Once again a conversation started at the back of her brain.

Brian Hey, I beat you home. Where were you?

Tiffany: Just out running some errands.

Brian: What’s that piece of paper in your hand?

Tiffany: Ummmm . . .

She could not, COULD NOT, get a speeding ticket. They couldn’t afford it.

Heart thudding, she watched as the policeman got out of his patrol car. He was big and burly. Big men loved sweet, little blondes with blue eyes. That had to work in her favor. She saw the wedding ring on his finger. Darn. It would have worked more in her favor if he’d been single. She let down her window and showed him the most pitiful expression she could muster. “I was speeding, I know, but please don’t give me a ticket. I haven’t had a ticket since I was eighteen.” Actually, twenty, but close enough. Parking tickets didn’t count. Neither did citations for running stop signs. “I promise I won’t speed again. Ever.
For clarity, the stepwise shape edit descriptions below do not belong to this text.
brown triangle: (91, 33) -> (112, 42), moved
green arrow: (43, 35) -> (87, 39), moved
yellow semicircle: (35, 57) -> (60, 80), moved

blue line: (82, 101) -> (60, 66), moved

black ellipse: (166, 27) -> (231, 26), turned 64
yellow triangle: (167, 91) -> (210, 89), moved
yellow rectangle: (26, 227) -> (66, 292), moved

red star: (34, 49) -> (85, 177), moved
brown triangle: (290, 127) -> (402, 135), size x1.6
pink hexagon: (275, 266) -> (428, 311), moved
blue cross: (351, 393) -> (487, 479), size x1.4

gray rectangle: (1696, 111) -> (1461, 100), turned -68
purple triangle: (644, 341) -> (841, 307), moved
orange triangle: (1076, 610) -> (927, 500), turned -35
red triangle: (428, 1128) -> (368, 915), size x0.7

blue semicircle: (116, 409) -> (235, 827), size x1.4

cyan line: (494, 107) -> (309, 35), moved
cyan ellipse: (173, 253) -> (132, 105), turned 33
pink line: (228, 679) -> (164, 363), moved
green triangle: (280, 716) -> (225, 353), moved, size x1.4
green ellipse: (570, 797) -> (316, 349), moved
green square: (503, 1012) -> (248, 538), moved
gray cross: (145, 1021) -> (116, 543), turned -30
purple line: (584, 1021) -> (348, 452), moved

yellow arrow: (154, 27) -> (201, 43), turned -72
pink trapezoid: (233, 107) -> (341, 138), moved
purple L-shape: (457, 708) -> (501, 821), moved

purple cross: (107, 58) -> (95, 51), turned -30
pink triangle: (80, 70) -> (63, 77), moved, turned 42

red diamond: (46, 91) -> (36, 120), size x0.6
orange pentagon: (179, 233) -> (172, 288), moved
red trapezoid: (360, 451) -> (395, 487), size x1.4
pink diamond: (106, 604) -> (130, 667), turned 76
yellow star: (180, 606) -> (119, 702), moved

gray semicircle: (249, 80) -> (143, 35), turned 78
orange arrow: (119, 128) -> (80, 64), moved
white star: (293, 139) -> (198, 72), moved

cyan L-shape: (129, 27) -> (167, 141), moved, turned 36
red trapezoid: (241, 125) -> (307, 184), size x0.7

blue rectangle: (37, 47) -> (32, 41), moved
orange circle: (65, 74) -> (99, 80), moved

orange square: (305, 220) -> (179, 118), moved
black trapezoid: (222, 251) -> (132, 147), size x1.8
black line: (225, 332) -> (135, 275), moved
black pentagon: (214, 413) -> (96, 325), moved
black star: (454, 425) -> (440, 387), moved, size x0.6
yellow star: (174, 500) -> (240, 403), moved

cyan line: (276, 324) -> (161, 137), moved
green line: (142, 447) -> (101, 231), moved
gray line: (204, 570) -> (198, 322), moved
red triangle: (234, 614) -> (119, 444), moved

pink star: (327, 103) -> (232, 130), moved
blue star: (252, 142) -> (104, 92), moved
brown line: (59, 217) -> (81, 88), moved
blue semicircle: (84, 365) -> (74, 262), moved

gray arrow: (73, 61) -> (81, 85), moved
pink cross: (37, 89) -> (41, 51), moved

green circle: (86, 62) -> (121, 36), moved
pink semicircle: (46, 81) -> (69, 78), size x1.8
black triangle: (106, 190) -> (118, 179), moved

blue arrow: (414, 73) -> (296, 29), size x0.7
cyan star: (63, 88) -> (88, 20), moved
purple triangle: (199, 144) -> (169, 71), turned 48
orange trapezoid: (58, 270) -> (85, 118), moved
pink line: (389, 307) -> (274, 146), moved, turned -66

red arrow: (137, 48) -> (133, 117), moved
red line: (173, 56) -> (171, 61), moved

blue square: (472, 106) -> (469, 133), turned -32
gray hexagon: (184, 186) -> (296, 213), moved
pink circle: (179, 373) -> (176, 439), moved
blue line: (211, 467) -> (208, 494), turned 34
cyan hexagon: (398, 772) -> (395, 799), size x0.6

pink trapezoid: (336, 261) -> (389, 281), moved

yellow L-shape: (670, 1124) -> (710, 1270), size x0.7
If I come home with a speeding ticket . . .” And a trunk full of shopping bags. She couldn’t even think about it. She might as well throw herself in the lake and be done with it.

The officer regarded her sadly. Good, she’d won his sympathy. She looked back at him with tears in her eyes.

“Lady, you were going twenty miles over the limit. I can’t not give you a ticket.” What? What was this? “Oh, God, please.” Now she opted to shed the tears. They were wasted sitting around in her eyeballs. “My husband will kill me.” How was she going to pay on her credit card if she had to use the money for a stupid speeding ticket? “Don’t worry,” said the officer. “Yes?” He’d had a change of heart. She was saved! Long live blonde. “They take MasterCard at the courthouse. May I have your driver’s license and registration please?”